В Корпус пришла весть: Тео приговорили к высшей мере наказания. Мог ли этот возмутительный вердикт вдохнуть волю к жизни в людей, стоявших на пороге смерти, и в тех, что заботами Тео уже умерли? Какое троекратное двоедушие проявили присяжные! И все же неслыханный этот приговор не мог удивить тех, кто, как я, ожидал со дня на день падения курса доллара и Сесилии, феи моей ледниковой.
Зрители, ни дать ни взять цепные псы на откорме, мало того что не освистали это провальное выступление, но и громогласно потребовали головы Тео – даже его автографа вряд ли хватило бы, чтобы утихомирить этих злобных трезвенников, пьяных в дым! Пресса, работавшая на короля пруссов, была одна во всем виновата: это она квалифицировала Тео как «врага общества номер один» единственно для того, чтобы вернее его дисквалифицировать. Но припасла ли она для этого хороший диск? Эта пресса, погрязшая в мерзости с односторонним движением пряного посола, ни разу не поместила на первой полосе, как птичку на ветке, фото Сесилии, звона моего полуденного. Чего же было ожидать от плоскостопного плебса, неспособного даже откосить от воинской повинности?

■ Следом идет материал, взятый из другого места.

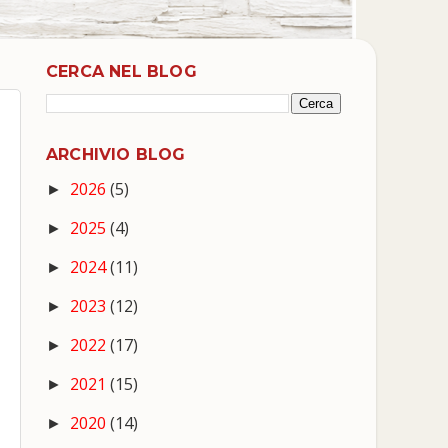
CERCA NEL BLOG
ARCHIVIO BLOG
2026
(5)
►
2025
(4)
►
2024
(11)
►
2023
(12)
►
2022
(17)
►
2021
(15)
►
2020
(14)
►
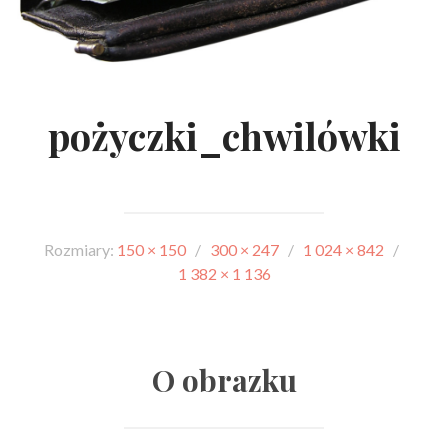
pożyczki_chwilówki
Rozmiary:
150 × 150
/
300 × 247
/
1 024 × 842
/
1 382 × 1 136
O obrazku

Врачи, как водится, вместо того чтобы прийти на помощь человеку под неминуемой угрозой смерти, то есть бедняге Тео, с волками выли и рукой руку мыли. Видел бы их Пастер, он не стал бы изобретать вакцину против бешенства!
Врагом общества номер один был вовсе не Тео, даже приговоренный к столь тяжкому наказанию, что нести его пришлось бы впятером. Врагами были скорее хирурги, которые по поводу и без повода резали по живому и даже резали правду-матку, когда их никто об этом не просил. Почему не развлекали они больных стриптизом, вместо того чтобы кутаться до ушей, вооружась при этом до зубов инструментами, которые слишком блестят, чтобы быть золотом.

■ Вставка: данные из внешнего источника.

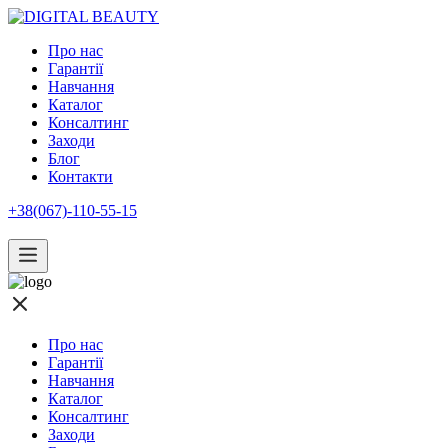
Про нас
Гарантії
Навчання
Каталог
Консалтинг
Заходи
Блог
Контакти
+38(067)-110-55-15
Про нас
Гарантії
Навчання
Каталог
Консалтинг
Заходи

Разве можно было признать Тео виновным, если кривая продолжительности жизни, неуклонно шедшая вверх, начала выпрямляться и загибаться, как кур, попавший в ощип?
Разве мог варварский этот приговор помешать кому бы то ни было сравнить вчерашнюю медицину с сегодняшней и сделать вывод, что своя рубашка ближе к телу, чем шкура неубитого медведя?
Разве могли нынешние врачи, так хорошо умеющие резать и кромсать, предписывать и облучать, не оставляя ни лучика надежды, оперировать и залечивать до смерти больных – потому что здоровые им не давались, – разве могли эти врачи после осуждения Тео задуматься о душе, которую они слишком часто разлучают с телом у тех, кто имеет несчастье попасть в их руки.
По всем вышеперечисленным причинам я советовал окружающим меня лошадям не заниматься медициной, а тем паче хирургией, потому что трудно держать скальпель копытом, даже подкованным.